# Anglerboard: Partner der Meeres- und Bootsangler



## Thomas9904 (21. Mai 2003)

Der „Verband der Hochseeangelschiff- und Bäderschiffsbesitzer“ wird zukünftig eng mit dem Anglerboard zusammen arbeiten, um eine Kommunikation zwischen Anglern und den Reedereien, Besatzungen und Kapitänen der gewerblichen Angelkutter anzustossen. Schliesslich sind wir Meeresangler auf diese Möglichkeit sicherer Angelfahrten angewiesen, umgekehrt die Reedereien auf uns Angler als  Gäste.

Auch die „Deutsche Gesellschaft zur Rettung Schiffbrüchiger“ wird sowohl auf Anglerboard.de wie auch im Magazin www.Anglerpraxis.de Raum erhalten, um auf Sicherheitsaspekte für die Bootsangler hinzuweisen. 

In diesem Zusammenhang möchten wir alle, die ab und zu mal was spenden, auf die „DGzRS“ hinweisen. Denn die Gesellschaft finanziert sich nur durch Spenden.

Und die Sicherheit sollte doch jedem Bootsangler ein paar Münzen wert sein, wenn man an einem „Schiffchen“ der „DGzRS“ vorbeikommt.
Selbstverständlich kann man über die Homepage auch direkt und online spenden.


----------



## Tiffy (21. Mai 2003)

Super Thomas :m

Ist ne prima und wichtige Sache. Das sollte jedem Boots/Meeresangler einige Euros wert sein.

ich persönlich bin schon lange dabei die DGzRS zu unterstützen und hab deren Seite auch bei mir von Anfang an verlinkt. Vielleicht findet diese Sache ja noch einige Webmaster die das gleiche machen. 

Und wenn der Dialog mit der Berufsschiffahrt und den Kutterkapitänen gesucht wird und auch stattfindet dann werden letztenendes alle davon profitieren.

Klasse #6


----------



## Thomas9904 (21. Mai 2003)

Danke Tiffy:q 
Die Kutterkapitäne suchen durchaus den Dialaog, aber haben natürlich nicht alle Zeit und auch nicht Lust, nach einem 12 - 14 stündigen Arbeitstag auch noch im Internet zu diskutieren.

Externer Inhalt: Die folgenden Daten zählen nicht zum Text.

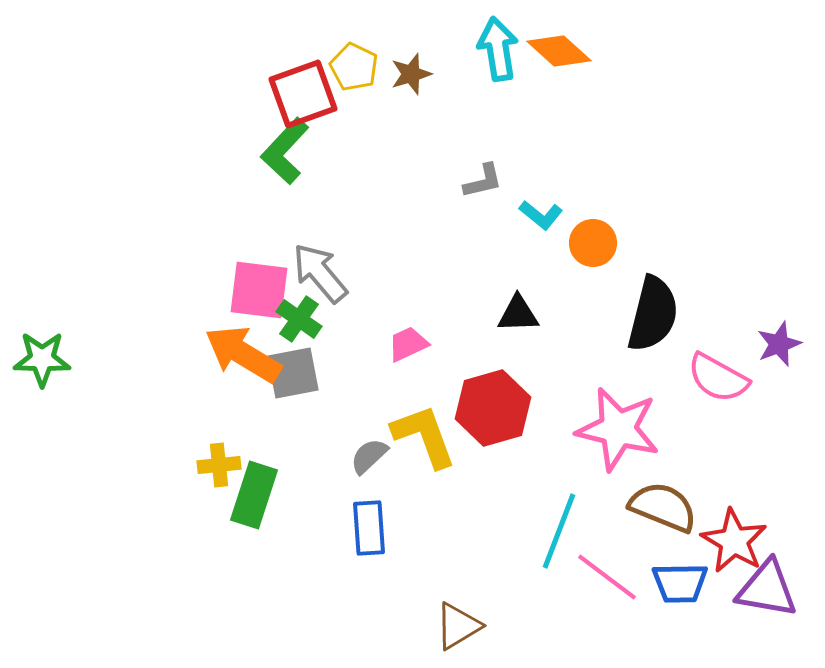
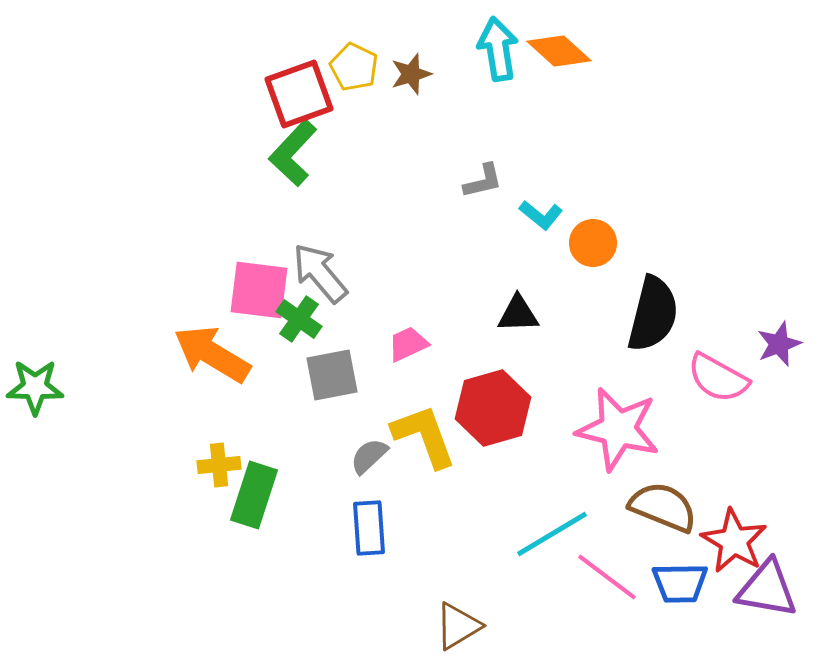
red square: moved 4 px left
green L-shape: moved 8 px right, 2 px down
orange arrow: moved 31 px left
green star: moved 7 px left, 28 px down
gray square: moved 39 px right, 2 px down
cyan line: moved 7 px left, 3 px down; rotated 38 degrees clockwise
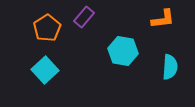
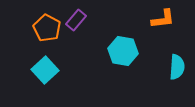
purple rectangle: moved 8 px left, 3 px down
orange pentagon: rotated 12 degrees counterclockwise
cyan semicircle: moved 7 px right
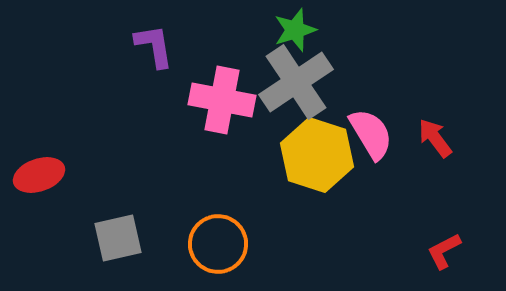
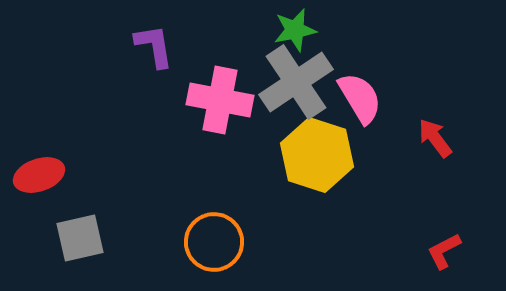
green star: rotated 6 degrees clockwise
pink cross: moved 2 px left
pink semicircle: moved 11 px left, 36 px up
gray square: moved 38 px left
orange circle: moved 4 px left, 2 px up
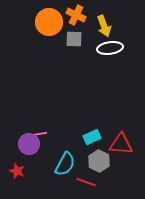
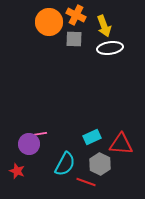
gray hexagon: moved 1 px right, 3 px down
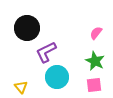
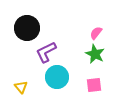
green star: moved 7 px up
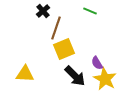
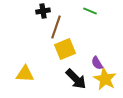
black cross: rotated 32 degrees clockwise
brown line: moved 1 px up
yellow square: moved 1 px right
black arrow: moved 1 px right, 3 px down
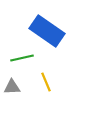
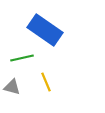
blue rectangle: moved 2 px left, 1 px up
gray triangle: rotated 18 degrees clockwise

Deswegen haben wir uns vom Magazin und vom Board zur Verfügung gestellt, um mit dem Verband der Kapitäne evtl. Fragen im Vorfeld zu diskutieren und dann ins Magazin/Board zu stellen.
Den ersten Teil kann man schon im Juni - Magazin lesen.

Ja, und das mit der DGzRS sollte wirklich jedem Bootsangler ein Anliegen sein.
Auch da werden schon die ersten Infos im Juni - Magazin kommen.


----------



## Franky (21. Mai 2003)

Ich finde das auch richtig klasse!!!

Die DGzRS will uns mit Rat und Tat zur Seite stehen und schlimmeres auf dem Wasser vermeiden...
Die Kutterkäppens ziehen mit uns Anglern mehr an einem Strang als je zuvor, denn mit den neuen Richtlinien, die in naher Zukunft erlassen werden, bedrohen nicht nur ihre Existens: auch unser "Vergnügen" und die Verkäufe in den Geschäften der "Küste" sind in Gefahr!!!

Nur klasse!!! :m


----------



## Fischbox (21. Mai 2003)

@ Tiffy
Ich mache mir das jetzt mal richtig einfach und übernehme Deine Worte unkommentiert, denn was anderes könnte ich dazu auch nicht schreiben!!

Super Thomas :m 

Ist ne prima und wichtige Sache. Das sollte jedem Boots/Meeresangler einige Euros wert sein.

ich persönlich bin schon lange dabei die DGzRS zu unterstützen und hab deren Seite auch bei mir von Anfang an verlinkt. Vielleicht findet diese Sache ja noch einige Webmaster die das gleiche machen. 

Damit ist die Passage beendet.